Written by Vasilis Vasilopoulos, DPO of ERT

Checking your credit card purchases you seem to be consuming a lot of snack, alcohol and fast food, and only a small part of your purchases in healthy foods such as vegetables, proteins and fruits. The fatty food that the machine can understand you buy   is registered on the screen of your insurer, who adversely changes the terms of your contract.

The insurance company has been notified of your low risk of heart disease, but the life you lead, according to what you say in your Instagram posts, probably puts you in the high risk groups, as you always keep a cigarette and a glass of alcohol while you are with friends at a bar. The insurer will not let his company risk with you.

If you think that all the above are scripts written for Netflix movies, then what happens now with surveillance capitalism can be easily explained. Because these scenarios really happen! In fact, your follow-up continues in every venue, in any online environment or smart device. If you are indifferent about your personal data, it is even worse to ignore the fact that those who collect them earn money from coming to conclusions from them.

Understanding the knowledge gap is terrifying. As every Bank assesses your creditworthiness to identify a bad payer who makes a comfortable life avoiding debt repayment, insurance companies also want to know, before and after signing a contract with you, anything that relates to your health and the quality of life you live. On the other hand recruiters would like to know everything about you and your social life. They would like to find out if you are in bed with a fever or at some recreation area and you deceived your employer.

The knowledge gap that can be defined as a lack of understanding of the ability of the algorithm to draw conclusions, which reduce losses or increase profits to the surveillant, is due to the unceasing rate of digital tools and the one-way   convenience, the charm of the comfort zone in work life, consumption of goods and our social relations.

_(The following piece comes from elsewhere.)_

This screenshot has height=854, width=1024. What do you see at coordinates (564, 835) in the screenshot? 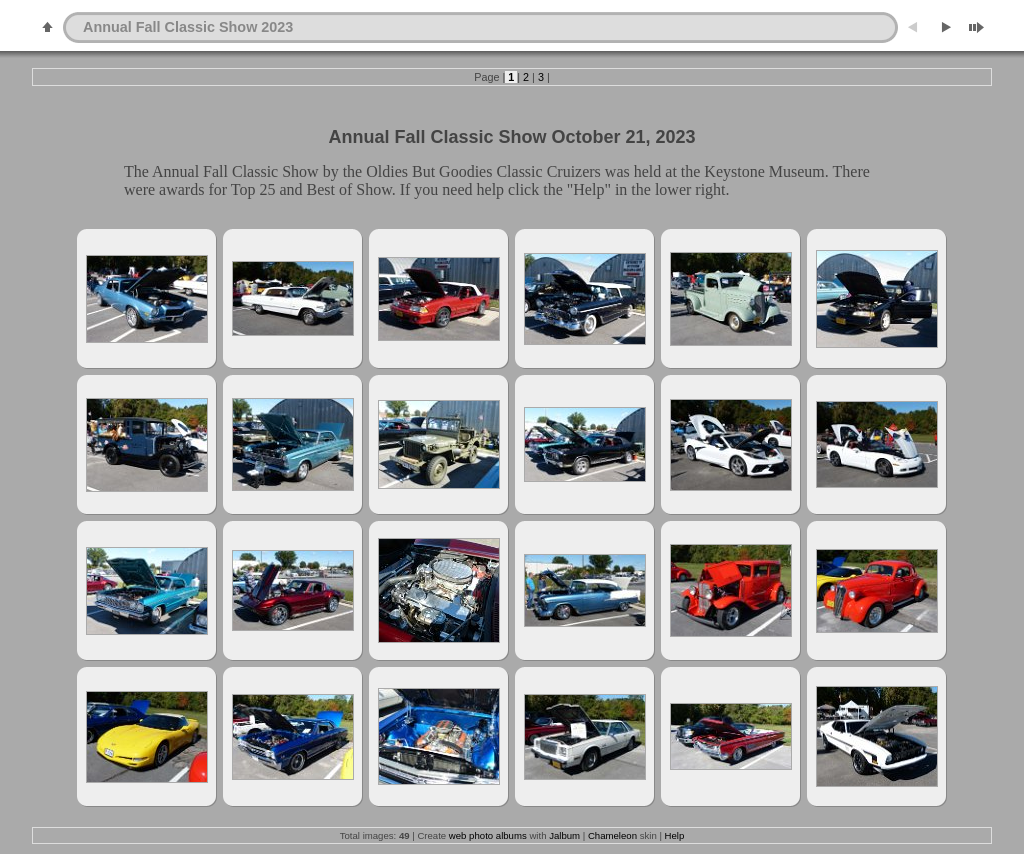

Even worse, you cannot understand how you will lose something important, if the unknown who collects your data gain maximum profit. In other words, you cannot understand that you have sold your self-determination right to do what you want, enjoying a temporary sense of comfort and ease. For example, at the first level of   lack of understanding   algorithmic conclusions, you behave to your data as if they were worthless. On the second level, you realize that the algorithmic conclusion made from spying on your life significantly adds value to the one who took your data. Additionally, you are not sure if what you provided is a commodity that you exchanged with a free service of convenience, or a currency with which you bought luxury service for your everyday life.

There are tremendous questions you need to have answers to. To whom your data belong? Is data a commodity or a currency? Can be disconnected from yourself or are genetic features that define and allow you to decide on your life?

You can just do two evaluation tests yourself and you will get the answers that concern you:

-If you did not take up credit card convenience or if you did not follow the moments of entertainment and consumption of luxury goods, would you be losing or gaining from some algorithmic processing or more generally in your life?

-If you want to make yourself more secure of your privacy or hide from surveillance and the possible damage to your rights and freedoms, would this be a violent punishment or joy of celebrity since you reveal aspects of your personality, your relationships and behavior?